[Saved entries]
--- START ---

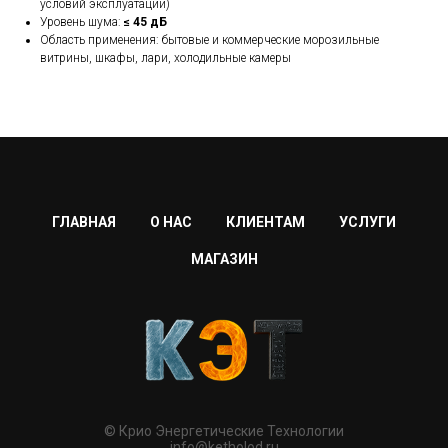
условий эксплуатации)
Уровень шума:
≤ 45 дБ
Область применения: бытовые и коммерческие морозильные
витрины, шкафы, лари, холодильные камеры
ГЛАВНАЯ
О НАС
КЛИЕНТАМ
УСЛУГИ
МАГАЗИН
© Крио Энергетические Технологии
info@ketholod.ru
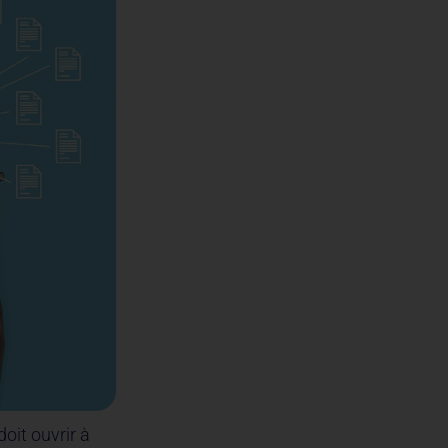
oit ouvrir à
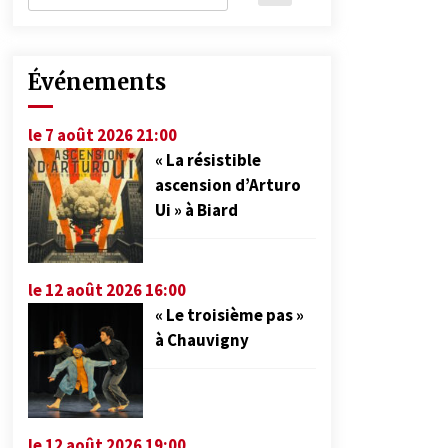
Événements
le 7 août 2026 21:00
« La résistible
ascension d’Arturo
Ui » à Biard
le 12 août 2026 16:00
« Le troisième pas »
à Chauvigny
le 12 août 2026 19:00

--- END ---

Reproduce all entries without any change, and omit the pictures.

условий эксплуатации)
Уровень шума:
≤ 45 дБ
Область применения: бытовые и коммерческие морозильные
витрины, шкафы, лари, холодильные камеры
ГЛАВНАЯ
О НАС
КЛИЕНТАМ
УСЛУГИ
МАГАЗИН
© Крио Энергетические Технологии
info@ketholod.ru
oit ouvrir à
Événements
le 7 août 2026 21:00
« La résistible
ascension d’Arturo
Ui » à Biard
le 12 août 2026 16:00
« Le troisième pas »
à Chauvigny
le 12 août 2026 19:00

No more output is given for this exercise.